On the one hand, this happens because there are many behaviors that are only accessible to the subject himself. Moreover, normally the problem behaviours are related to the cognitive activity and the reactions of the person himself , not being directly observable, so a self-regulatory process is necessary.

Kanfer also considers the need to propose an intervention that proposes change as something positive and feasible for the person, with the aim of increasing their motivation for such change.

Finally, according to Kanfer’s self-regulation model , the intervention should be aimed at teaching the patient how to manage possible relapses or new problems , in addition to trying to address current conflicts or problems.


The processes of self-regulation and self-control are very important in therapy . In relation to the efficiency of psychological interventions, if these two processes are developed effectively by the patient, it is likely that the clinical therapy sessions will be reduced, as well as the activity of the therapist.
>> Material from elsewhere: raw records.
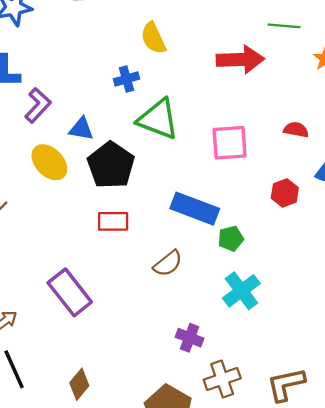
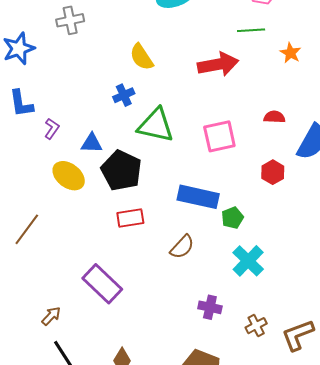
purple L-shape: (38, 105) -> (52, 129), size x0.7
brown cross: (222, 379) -> (256, 326), moved, size x0.7

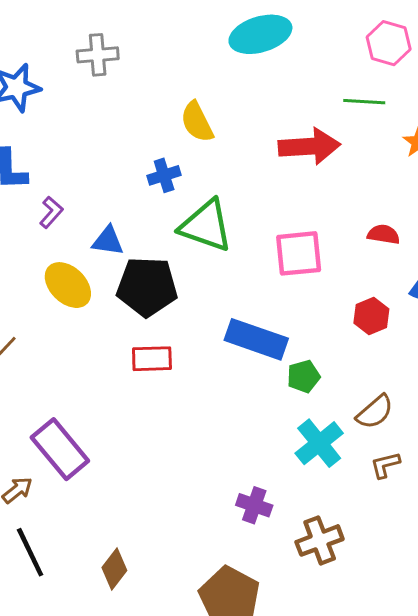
black pentagon: (121, 170) -> (147, 287), turned -30
brown semicircle: (182, 247) -> (375, 412), moved
purple rectangle: (102, 284) -> (60, 449), moved
brown cross: (256, 326) -> (320, 540), size x1.4
brown L-shape: (298, 335) -> (385, 465), moved, size x0.6

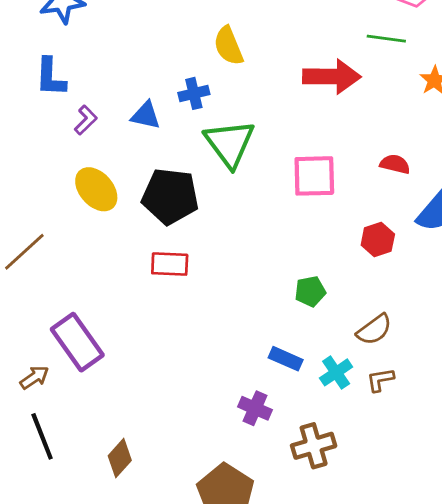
green triangle: (206, 226) -> (230, 143), turned 30
blue triangle: (108, 241) -> (146, 115), moved
blue rectangle: (256, 339) -> (286, 359), moved, size x0.6
cyan cross: (319, 443) -> (336, 372), moved, size x0.7

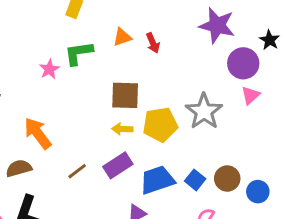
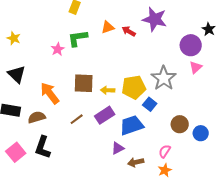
purple star: (217, 25) -> (155, 19), moved
red arrow: (153, 43) -> (129, 31), turned 144
brown square: (125, 95) -> (84, 83), moved
blue square: (195, 180) -> (150, 104), moved

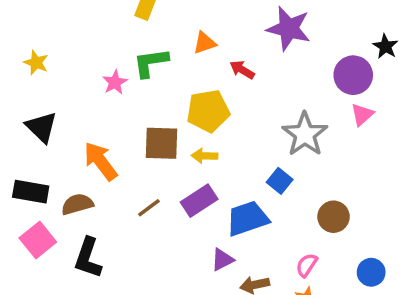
red arrow: (129, 31) -> (242, 70), moved
yellow pentagon: (134, 87) -> (208, 111), moved
blue circle: (201, 133) -> (371, 272), moved
pink square: (16, 152) -> (38, 240), moved

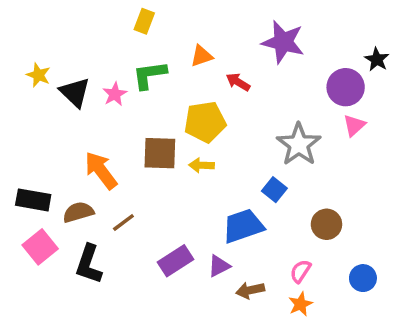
black triangle: (41, 127) -> (75, 92), moved
purple rectangle: (199, 201) -> (176, 261), moved
brown line: (149, 208) -> (123, 223), moved

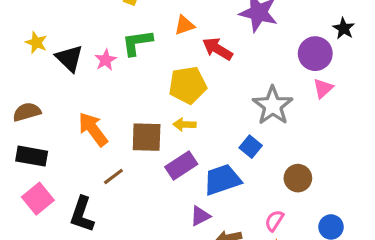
red arrow: (238, 82) -> (218, 49), size x1.4
brown square: (160, 153) -> (147, 137), moved
brown semicircle: (78, 212) -> (27, 112), moved
purple rectangle: (176, 261) -> (181, 166), moved

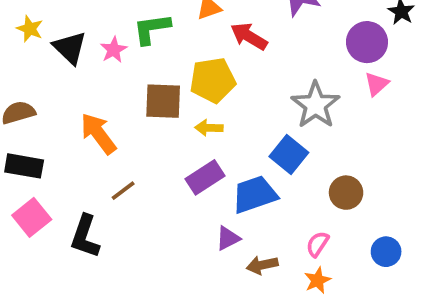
brown square: (147, 137) -> (163, 101), moved
blue square: (251, 147) -> (289, 154), size x1.4

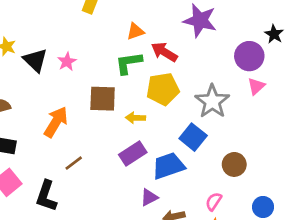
green L-shape: (152, 29) -> (129, 63), moved
yellow pentagon: (213, 80) -> (163, 89), moved
orange arrow: (98, 134) -> (56, 122), turned 68

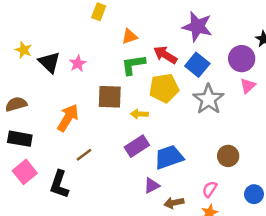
orange triangle: (135, 31) -> (130, 36), moved
blue square: (193, 137) -> (197, 65), moved

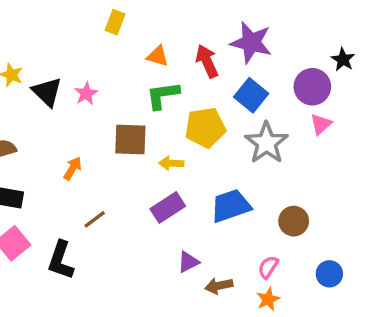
orange triangle: (130, 36) -> (158, 56), turned 35
red arrow: (165, 55) -> (207, 61), moved, turned 35
orange arrow: (68, 118) -> (73, 168), size x0.6
blue trapezoid: (169, 157) -> (231, 206), moved

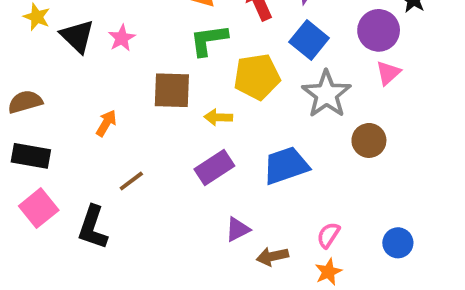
brown circle: (294, 221) -> (369, 140), moved

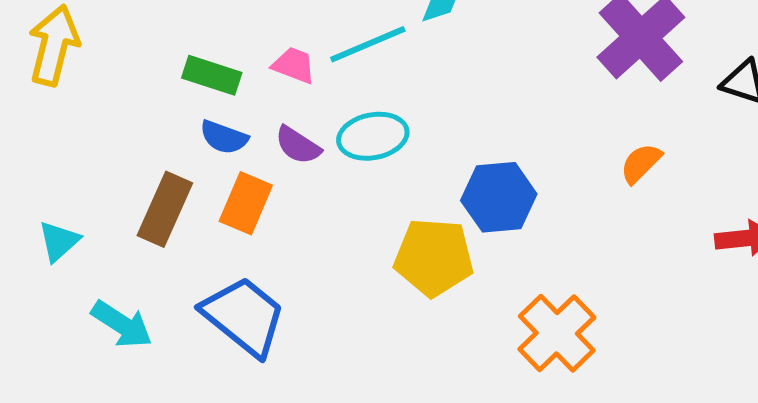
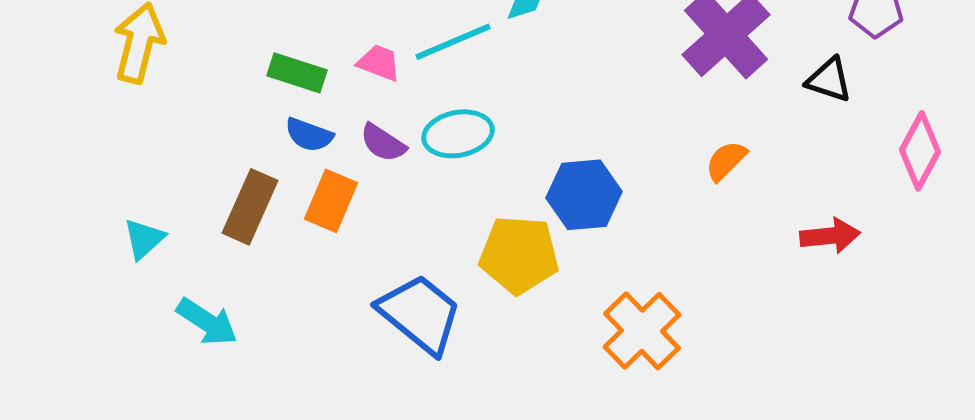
blue trapezoid: (244, 316) -> (420, 314), moved

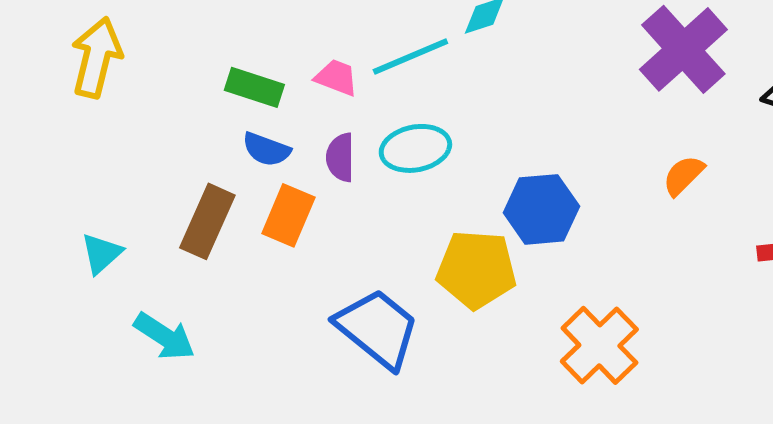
purple semicircle: (383, 143) -> (340, 157), turned 57

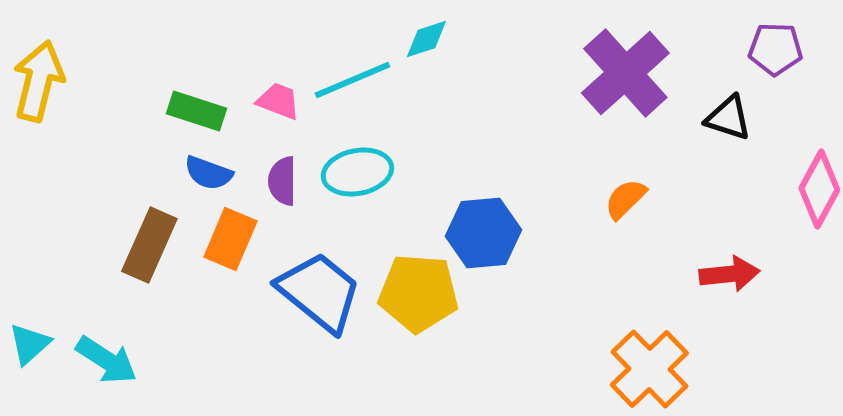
cyan triangle: (101, 253) -> (29, 344), moved
blue trapezoid: (377, 328) -> (319, 292), moved
orange cross: (599, 345) -> (649, 369), moved

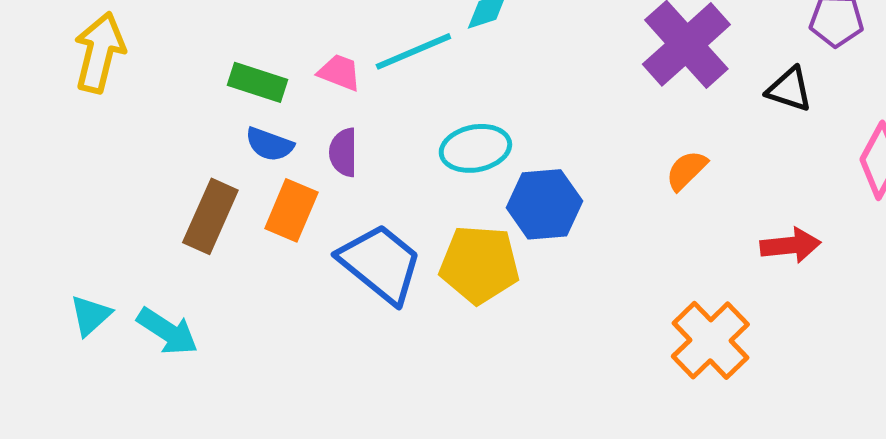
cyan ellipse: (357, 172) -> (475, 148), moved

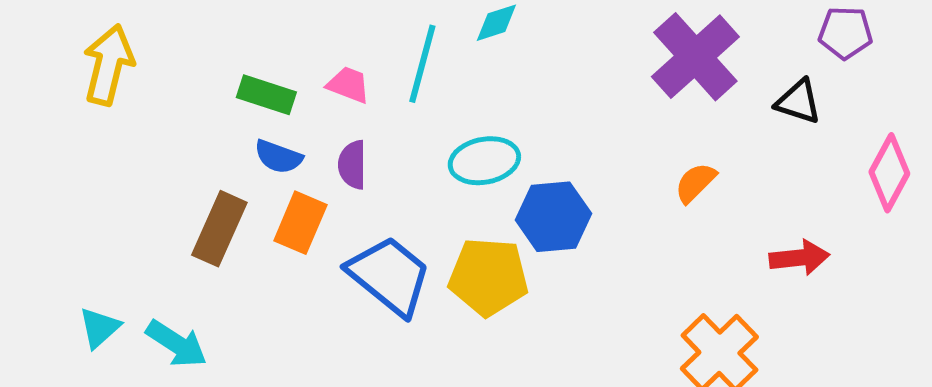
cyan line: (413, 51) -> (422, 64), turned -52

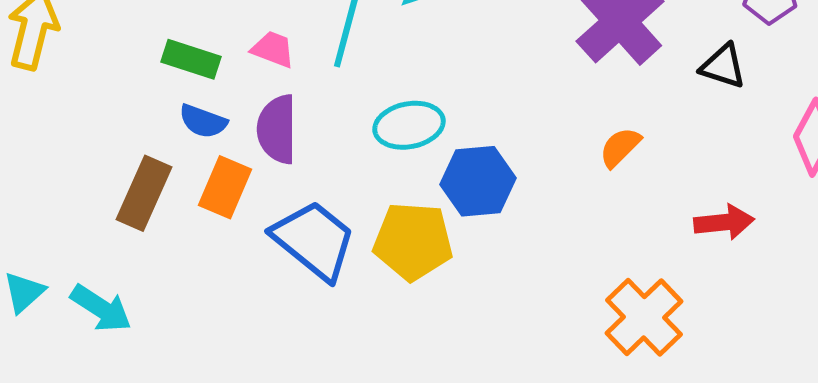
purple semicircle: (352, 165) -> (277, 129), size x1.4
Moreover, all this would also benefit and promote a feeling of responsibility and involvement in the patient, who would feel responsible for his changes and progress, thus promoting his self-concept and self-esteem.

Bibliographic references:

  • De la Fuente, J., Peralta, F.J., and Sánchez, M.D. (2009). Personal self-regulation and perception of maladaptive school behavior. Psicothema, 21(4); 548-55.
  • Goldfried, M.R., and Merbaum, M. (1973). A perspective on self-control. In M.R. Goldfried, and M. Merbaum (Eds.), Behavior change through self-control (pp. 3-34). New York: Holt, Rinehart, and Winston.
  • Kanfer, F. (1986). Implications of a self-regulation model therapy for treatment of addictive behaviors. In W.R. Miller and N. Heather (Eds.): Treating addictive behaviors: Processes of Change. New York: Plenum Press.
  • Kanfer, F.H., and Hagerman, S. (1981). The role of self-regulation. In L.P. Rehm (Ed.), Behavior therapy for depression: Present and future directions (143-179). New York: Academic Press.